2. Kencangkan sambungan: Periksa pegangan, motor, dan semua sambungan apakah ada kelonggaran dan segera kencangkan.
3. Konfirmasikan status pasokan udara: Tekanan udara terkompresi harus dijaga antara 0,4 dan 0,63 MPa. Kuras air dari pipa udara sebelum digunakan.
4. Bersihkan filter: Periksa filter pada sambungan saluran udara apakah ada penyumbatan atau kerusakan. Bersihkan atau ganti secara teratur.
II. In-inspeksi shift (Perhatikan dengan cermat selama pengoperasian)
1. Dengarkan suara-suara yang tidak normal: Jika terjadi suara-suara yang tidak normal, penurunan kecepatan, atau daya yang tidak mencukupi, segera hentikan mesin dan selidiki.
2. Pantau pelumasan: Amati lubang pembuangan untuk mengetahui adanya kabut oli untuk menentukan apakah pelumasan cukup (biasanya terdapat sedikit noda oli).
3. Hindari Kelebihan Beban: Jangan mengebor terus menerus dalam waktu lama untuk mencegah panas berlebih dan kerusakan motor.
AKU AKU AKU. Pasca-Perawatan Shift (Dilakukan segera setelah bekerja)
1. Menghilangkan Debu dan Kotoran Batubara: Bersihkan permukaan rig pengeboran dari lumpur dan debu dengan kain kering atau udara bertekanan.
2. Drainase Idle: Setelah menutup katup air, biarkan rig pengeboran idle selama beberapa detik untuk mengalirkan air internal dan mencegah korosi.

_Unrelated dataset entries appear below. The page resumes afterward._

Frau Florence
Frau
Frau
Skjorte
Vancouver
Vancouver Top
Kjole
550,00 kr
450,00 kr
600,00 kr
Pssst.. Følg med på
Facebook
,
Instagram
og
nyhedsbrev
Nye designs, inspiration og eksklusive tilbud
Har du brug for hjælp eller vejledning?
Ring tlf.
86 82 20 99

3. Periksa Segel: Periksa apakah cincin O-, pegas, dan bagian rentan lainnya sudah tua atau hilang; segera ganti.
4. Penyimpanan yang Benar: Gantung rig pengeboran di tempat yang kering di dinding samping terowongan, hindari terjatuh, terbentur, atau terbentur.

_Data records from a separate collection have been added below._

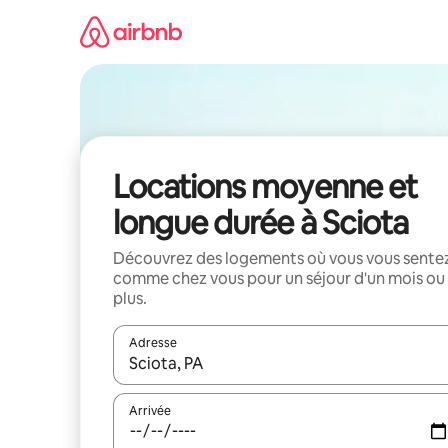
Aller
directement
au
contenu
Locations moyenne et
longue durée à Sciota
Découvrez des logements où vous vous sente
comme chez vous pour un séjour d'un mois ou
plus.
Adresse
Lorsque les résultats s'affichent, utilisez les flèc
Arrivée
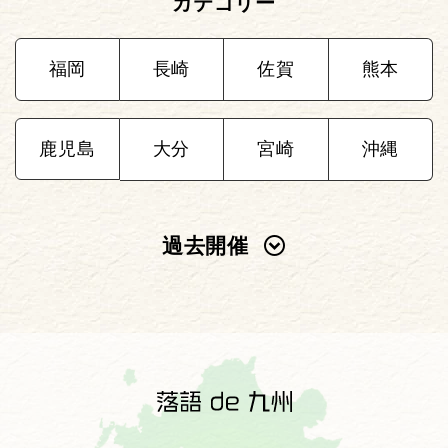
カテゴリー
福岡
長崎
佐賀
熊本
鹿児島
大分
宮崎
沖縄
過去開催
2025年
2024年
2023年
2022年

IV. Perawatan Mendalam Reguler (Direkomendasikan setiap minggu atau setelah setiap 50 jam pengoperasian)
1. Bongkar dan Bersihkan Motor: Bongkar rumah motor, bersihkan bagian dalam, dan isi ulang dengan oli pelumas khusus (seperti oli pelumas pneumatik SAE#10).

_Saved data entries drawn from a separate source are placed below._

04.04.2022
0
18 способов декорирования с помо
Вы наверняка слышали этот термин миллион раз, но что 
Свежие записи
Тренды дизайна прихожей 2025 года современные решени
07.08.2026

2. Ganti Bagian yang Aus: Fokus pada pemeriksaan roda gigi, bantalan, dan knalpot; ganti suku cadang yang sangat aus secara berkelompok.
3. Verifikasi fungsi dari tiga-rakitan unit: Pastikan pemisah-air, katup pengatur tekanan, dan pelumas kabut oli berfungsi dengan baik.
4. Periksa cadik dan sistem air: Untuk jangkar-yang mendukung rig pengeboran, uji daya dorong cadik, kecepatan turun, dan kelancaran semprotan air.
Tindakan Pencegahan Utama
1. Jangan pernah mengoperasikan tanpa pelumasan: Kurangnya pelumasan akan mempercepat keausan motor pneumatik dan memperpendek masa pakainya secara signifikan.
2. Jangan melakukan modifikasi tanpa izin: Perubahan struktural apa pun dapat menyebabkan bahaya keselamatan, terutama di lingkungan tambang dengan persyaratan-tahan ledakan yang tinggi.
3. Gunakan oli pelumas khusus: Hindari penggunaan oli mesin biasa; minyak spindel atau minyak mesin jahit (minyak khusus pneumatik) direkomendasikan.
4. Jaga kebersihan sumber udara: Udara bertekanan yang lembab atau tidak murni dapat menyebabkan lapisan es internal dan kegagalan pelumasan.